Arbeiten mit der Realität
Einfacher gesagt, als getan, wie die Auswirkungen des Lockdowns im Frühling zeigten. Berset räumt ein, dass das eine Gratwanderung ist – und er zeigt Verständnis für Verunsicherung und Unmut in der Bevölkerung: «Ja, die Unsicherheit, das Unbekannte – das alles ist mühsam. Aber das ist die Realität, und wir müssen damit arbeiten.» Ein Patentrezept zur Krisenbewältigung gebe es nicht.
«Auf Intensivstationen geht es nicht nur um die Anzahl von Betten und Beatmungsgeräten.
Berset warnt erneut vor den verheerenden Auswirkungen einer Überlastung der Spitäler. «Wir konnten das in anderen Ländern beobachten. Solche Bilder will niemand in der Schweiz sehen.» Zudem greife es zu kurz, sich nur auf die Anzahl von Betten und Beatmungsgeräten in Intensivstationen zu fokussieren. Denn die Betreuung schwer erkrankter Covid-19-Patienten sei äusserst personalintensiv. Auch hier drohe man irgendwann an Grenzen zu stossen.
Umfragen zeigen, dass eine Mehrheit der Bevölkerung die Massnahmen zur Eindämmung der Pandemie für angemessen hält. Das Vertrauen in die Demokratie ist intakt.
Doch auch der Bundesrat weiss: Es gibt Widerstand. «Manche Leute fordern, alles zu schliessen und dass niemand das Haus verlassen soll. Andere finden, dass das Virus gar nicht existiert. Beide Extrempositionen sind nicht haltbar für ein Land.»
Doch was sagt der BAG-Chef zu Stimmen, die Covid-19 mit einer schweren Grippe vergleichen? «Es ist zum Glück kein Virus, das die Hälfte der Bevölkerung töten würde. Aber es ist viel gravierender als eine Grippe.» Zudem seien Ältere und Menschen mit Vorerkrankungen besonders von schweren Krankheitsverläufen bedroht.
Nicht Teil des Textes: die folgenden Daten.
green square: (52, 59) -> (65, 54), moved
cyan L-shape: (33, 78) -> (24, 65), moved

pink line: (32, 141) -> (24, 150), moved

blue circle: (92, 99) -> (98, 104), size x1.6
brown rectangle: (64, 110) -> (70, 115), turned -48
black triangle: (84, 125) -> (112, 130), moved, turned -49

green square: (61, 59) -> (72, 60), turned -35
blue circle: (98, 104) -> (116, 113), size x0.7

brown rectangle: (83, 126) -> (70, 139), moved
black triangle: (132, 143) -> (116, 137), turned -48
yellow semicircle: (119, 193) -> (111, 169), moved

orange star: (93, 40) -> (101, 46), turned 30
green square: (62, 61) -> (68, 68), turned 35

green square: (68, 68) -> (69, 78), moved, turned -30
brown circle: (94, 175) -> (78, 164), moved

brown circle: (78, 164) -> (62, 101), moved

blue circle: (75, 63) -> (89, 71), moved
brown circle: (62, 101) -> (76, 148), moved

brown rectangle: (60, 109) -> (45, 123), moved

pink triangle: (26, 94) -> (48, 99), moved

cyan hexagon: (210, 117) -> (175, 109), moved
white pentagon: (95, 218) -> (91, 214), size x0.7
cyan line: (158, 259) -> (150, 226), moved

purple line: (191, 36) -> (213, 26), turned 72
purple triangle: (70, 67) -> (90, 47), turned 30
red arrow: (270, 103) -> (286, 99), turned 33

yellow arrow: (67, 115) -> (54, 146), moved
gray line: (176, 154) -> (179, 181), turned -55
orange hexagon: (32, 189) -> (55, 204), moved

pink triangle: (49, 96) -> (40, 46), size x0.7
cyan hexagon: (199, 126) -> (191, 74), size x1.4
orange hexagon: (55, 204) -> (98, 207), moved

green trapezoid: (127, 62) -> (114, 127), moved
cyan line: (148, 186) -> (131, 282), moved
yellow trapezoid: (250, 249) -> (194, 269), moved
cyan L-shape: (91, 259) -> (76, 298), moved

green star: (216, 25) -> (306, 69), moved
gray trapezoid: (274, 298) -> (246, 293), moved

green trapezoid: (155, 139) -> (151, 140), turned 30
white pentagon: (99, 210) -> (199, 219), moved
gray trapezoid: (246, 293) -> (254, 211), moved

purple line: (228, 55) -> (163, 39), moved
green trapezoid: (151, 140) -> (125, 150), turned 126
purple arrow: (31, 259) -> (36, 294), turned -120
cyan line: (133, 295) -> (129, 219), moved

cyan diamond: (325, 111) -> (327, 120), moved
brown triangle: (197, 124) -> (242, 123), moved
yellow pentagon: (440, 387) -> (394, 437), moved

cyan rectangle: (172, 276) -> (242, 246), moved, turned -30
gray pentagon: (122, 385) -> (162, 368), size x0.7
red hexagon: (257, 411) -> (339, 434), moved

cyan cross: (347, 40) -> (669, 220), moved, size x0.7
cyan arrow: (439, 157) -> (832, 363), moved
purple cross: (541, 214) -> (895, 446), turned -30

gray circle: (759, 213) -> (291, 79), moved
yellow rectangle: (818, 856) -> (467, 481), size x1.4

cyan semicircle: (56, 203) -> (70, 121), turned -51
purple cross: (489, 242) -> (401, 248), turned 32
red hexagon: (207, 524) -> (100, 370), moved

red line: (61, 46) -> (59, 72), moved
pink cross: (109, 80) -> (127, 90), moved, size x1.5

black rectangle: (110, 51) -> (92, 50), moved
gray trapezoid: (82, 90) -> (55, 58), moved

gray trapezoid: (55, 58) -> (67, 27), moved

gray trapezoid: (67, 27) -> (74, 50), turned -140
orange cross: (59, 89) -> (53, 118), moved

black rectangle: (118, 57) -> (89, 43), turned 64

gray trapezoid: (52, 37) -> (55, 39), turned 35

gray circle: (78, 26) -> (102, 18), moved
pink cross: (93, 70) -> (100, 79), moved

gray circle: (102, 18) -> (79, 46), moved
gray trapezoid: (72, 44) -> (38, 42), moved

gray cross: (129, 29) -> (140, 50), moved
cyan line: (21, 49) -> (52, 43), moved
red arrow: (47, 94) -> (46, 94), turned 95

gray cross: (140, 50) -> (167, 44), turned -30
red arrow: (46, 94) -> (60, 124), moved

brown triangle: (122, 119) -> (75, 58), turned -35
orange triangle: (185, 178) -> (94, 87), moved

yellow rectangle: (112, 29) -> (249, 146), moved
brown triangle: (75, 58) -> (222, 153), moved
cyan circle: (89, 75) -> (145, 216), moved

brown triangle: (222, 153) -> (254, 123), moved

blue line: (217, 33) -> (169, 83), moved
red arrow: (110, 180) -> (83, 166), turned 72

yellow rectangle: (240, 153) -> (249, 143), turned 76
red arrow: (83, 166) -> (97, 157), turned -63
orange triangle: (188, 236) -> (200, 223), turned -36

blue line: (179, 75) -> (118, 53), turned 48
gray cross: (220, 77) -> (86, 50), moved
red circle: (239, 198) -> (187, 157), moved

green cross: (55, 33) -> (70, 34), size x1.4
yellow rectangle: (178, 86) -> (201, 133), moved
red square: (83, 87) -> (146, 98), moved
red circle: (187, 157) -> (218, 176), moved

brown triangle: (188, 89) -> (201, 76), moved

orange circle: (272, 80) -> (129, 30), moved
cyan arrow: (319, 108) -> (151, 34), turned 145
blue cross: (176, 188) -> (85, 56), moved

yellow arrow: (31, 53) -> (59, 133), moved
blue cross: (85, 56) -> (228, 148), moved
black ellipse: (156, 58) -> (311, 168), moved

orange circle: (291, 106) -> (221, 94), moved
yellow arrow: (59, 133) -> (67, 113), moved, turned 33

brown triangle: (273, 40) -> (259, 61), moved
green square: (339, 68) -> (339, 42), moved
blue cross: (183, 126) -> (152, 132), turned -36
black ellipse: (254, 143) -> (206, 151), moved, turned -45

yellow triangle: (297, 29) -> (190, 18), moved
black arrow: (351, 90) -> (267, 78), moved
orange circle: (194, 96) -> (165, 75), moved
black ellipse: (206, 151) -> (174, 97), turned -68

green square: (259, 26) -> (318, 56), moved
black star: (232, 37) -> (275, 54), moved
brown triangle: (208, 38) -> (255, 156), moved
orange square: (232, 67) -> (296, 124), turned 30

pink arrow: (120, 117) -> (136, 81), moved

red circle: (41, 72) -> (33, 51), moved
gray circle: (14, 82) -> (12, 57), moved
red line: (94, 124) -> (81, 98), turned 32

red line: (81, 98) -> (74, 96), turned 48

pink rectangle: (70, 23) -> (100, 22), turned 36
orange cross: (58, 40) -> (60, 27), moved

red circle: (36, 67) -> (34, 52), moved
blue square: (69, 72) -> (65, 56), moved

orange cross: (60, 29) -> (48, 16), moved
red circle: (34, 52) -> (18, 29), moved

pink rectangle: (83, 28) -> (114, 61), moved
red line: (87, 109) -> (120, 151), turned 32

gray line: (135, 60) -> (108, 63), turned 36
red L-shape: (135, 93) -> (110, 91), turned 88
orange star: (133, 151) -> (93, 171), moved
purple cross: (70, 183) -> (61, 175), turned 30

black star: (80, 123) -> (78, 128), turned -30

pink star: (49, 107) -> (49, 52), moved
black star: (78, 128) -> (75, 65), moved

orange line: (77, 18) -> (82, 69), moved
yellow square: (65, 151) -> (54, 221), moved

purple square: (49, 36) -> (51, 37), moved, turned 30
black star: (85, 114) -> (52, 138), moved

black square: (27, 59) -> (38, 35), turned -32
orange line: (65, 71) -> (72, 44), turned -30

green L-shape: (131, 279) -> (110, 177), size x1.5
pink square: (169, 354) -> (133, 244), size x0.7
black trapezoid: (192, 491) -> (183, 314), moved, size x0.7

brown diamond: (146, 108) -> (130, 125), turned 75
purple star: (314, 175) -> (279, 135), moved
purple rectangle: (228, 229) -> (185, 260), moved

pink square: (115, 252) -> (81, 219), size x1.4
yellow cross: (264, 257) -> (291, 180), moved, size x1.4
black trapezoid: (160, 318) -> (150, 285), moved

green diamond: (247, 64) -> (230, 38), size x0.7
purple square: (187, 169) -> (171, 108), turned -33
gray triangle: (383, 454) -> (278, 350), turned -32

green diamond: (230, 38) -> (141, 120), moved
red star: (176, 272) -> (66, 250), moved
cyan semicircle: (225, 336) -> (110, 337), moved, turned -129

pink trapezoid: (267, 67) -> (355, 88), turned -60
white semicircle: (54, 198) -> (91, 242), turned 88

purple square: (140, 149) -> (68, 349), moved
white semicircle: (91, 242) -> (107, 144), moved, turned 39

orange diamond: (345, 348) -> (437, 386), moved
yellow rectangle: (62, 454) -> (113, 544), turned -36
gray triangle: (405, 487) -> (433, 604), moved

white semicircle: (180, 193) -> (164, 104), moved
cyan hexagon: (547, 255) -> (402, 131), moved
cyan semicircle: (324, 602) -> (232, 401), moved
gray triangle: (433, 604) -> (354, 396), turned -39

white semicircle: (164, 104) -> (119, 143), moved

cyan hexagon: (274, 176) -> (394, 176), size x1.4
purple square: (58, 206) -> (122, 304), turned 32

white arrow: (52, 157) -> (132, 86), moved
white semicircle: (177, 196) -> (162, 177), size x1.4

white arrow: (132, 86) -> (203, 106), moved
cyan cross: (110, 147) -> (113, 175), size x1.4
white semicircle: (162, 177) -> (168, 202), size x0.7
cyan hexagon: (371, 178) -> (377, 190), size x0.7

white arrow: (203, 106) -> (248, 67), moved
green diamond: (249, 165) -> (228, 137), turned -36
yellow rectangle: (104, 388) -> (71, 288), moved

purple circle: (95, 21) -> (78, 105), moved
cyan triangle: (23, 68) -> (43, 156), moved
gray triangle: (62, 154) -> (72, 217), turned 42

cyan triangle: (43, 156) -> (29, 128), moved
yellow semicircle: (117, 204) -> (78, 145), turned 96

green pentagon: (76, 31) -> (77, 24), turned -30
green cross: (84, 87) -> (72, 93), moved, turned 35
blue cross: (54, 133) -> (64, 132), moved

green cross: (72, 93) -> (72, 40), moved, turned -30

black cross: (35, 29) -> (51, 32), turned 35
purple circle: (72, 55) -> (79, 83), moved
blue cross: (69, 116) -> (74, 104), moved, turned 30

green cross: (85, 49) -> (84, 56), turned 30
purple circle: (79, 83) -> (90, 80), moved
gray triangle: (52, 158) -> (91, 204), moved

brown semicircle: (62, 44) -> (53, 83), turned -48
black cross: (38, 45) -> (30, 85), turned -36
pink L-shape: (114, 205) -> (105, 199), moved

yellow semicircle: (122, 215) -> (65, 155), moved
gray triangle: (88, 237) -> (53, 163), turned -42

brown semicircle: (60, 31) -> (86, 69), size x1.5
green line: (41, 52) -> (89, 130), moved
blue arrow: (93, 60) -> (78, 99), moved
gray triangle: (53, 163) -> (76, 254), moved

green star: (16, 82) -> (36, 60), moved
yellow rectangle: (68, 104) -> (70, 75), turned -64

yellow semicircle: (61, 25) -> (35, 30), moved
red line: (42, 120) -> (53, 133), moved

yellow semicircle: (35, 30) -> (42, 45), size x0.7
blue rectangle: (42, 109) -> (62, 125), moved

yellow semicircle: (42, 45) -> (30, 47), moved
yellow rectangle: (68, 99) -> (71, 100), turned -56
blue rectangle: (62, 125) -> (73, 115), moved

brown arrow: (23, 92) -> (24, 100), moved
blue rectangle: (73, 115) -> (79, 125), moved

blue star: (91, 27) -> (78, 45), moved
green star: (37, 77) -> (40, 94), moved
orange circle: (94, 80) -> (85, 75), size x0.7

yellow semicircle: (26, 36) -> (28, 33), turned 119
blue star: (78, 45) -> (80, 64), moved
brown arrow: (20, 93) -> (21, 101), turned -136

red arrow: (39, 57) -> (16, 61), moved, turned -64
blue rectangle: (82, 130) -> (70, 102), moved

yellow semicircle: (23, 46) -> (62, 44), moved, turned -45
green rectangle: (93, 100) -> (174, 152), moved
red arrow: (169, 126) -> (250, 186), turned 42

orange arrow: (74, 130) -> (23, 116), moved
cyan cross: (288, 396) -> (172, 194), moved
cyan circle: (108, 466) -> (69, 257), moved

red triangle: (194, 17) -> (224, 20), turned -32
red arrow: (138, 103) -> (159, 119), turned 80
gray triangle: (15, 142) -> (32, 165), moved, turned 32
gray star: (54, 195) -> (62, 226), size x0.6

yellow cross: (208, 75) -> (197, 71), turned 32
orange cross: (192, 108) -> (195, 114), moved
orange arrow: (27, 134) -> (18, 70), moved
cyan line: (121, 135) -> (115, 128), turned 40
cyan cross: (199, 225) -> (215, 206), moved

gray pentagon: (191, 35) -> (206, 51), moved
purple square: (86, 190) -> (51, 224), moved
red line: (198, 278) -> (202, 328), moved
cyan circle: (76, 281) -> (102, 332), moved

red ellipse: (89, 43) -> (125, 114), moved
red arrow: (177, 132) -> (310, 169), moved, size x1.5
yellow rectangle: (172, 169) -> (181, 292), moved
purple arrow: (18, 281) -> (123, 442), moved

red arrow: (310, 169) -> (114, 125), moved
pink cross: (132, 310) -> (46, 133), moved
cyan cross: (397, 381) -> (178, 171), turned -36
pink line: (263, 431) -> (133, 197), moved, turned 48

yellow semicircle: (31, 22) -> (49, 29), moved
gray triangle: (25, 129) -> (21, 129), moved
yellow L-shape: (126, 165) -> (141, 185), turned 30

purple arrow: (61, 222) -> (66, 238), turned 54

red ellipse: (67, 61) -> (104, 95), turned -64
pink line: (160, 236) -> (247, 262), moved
Leben wir in einer «Expertokratie»?
Berset stellt weiter klar, dass er nicht seine persönliche Meinung wiedergebe. «Ich bin kein Arzt. Ich stütze mich auf die wissenschaftliche Taskforce des Bundes. Sie sagt eindeutig: Es ist eine ernstzunehmende Situation.» Die Schweiz verfüge über herausragende Wissenschaftlerinnen und Wissenschaftler – diese seien in der Taskforce versammelt. «Von diesen Kenntnissen müssen wir profitieren.»
Der Bundesrat übersetze die Erkenntnisse der Wissenschaft in Politik. «Es gehört nicht zur Aufgabe der Science-Taskforce, die Politik zu führen. Wir fällen die Entscheide.» Die Maxime des Gesundheitsministers: Nicht übertreiben, aber auch nicht unterschätzen. Zudem würden auch Stimmen aus der Gesellschaft und der Wirtschaft berücksichtigt, versichert Berset.
Es ist eine Ehre, in so einer schwierigen Situation für das Land arbeiten zu dürfen.
Auf den Job von Exekutivpolitikern, die unpopuläre Entscheide mit möglicherweise gravierenden Folgen fällen müssen, ist derzeit niemand neidisch. Am Ende müssen sie Verantwortung übernehmen.
Schlaflose Nächte
Berset räumt ein, dass das nicht immer einfach ist. «Es ist ein Unterschied, eine Meinung zu haben oder entscheiden zu müssen.» Die Aufgabe sei sehr anspruchsvoll. «Ich bin aber auch dankbar. Es ist eine Ehre, in so einer schwierigen Situation für das Land arbeiten zu dürfen.»
Er wache immer wieder nachts auf und zweifle, ob diese Massnahme oder jene Verordnung die richtige sei: «Das Wichtigste in der Krisenbewältigung ist aber nicht, Fehler zu vermeiden – sondern Fehler so rasch wie möglich zu erkennen und zu korrigieren», schliesst Berset.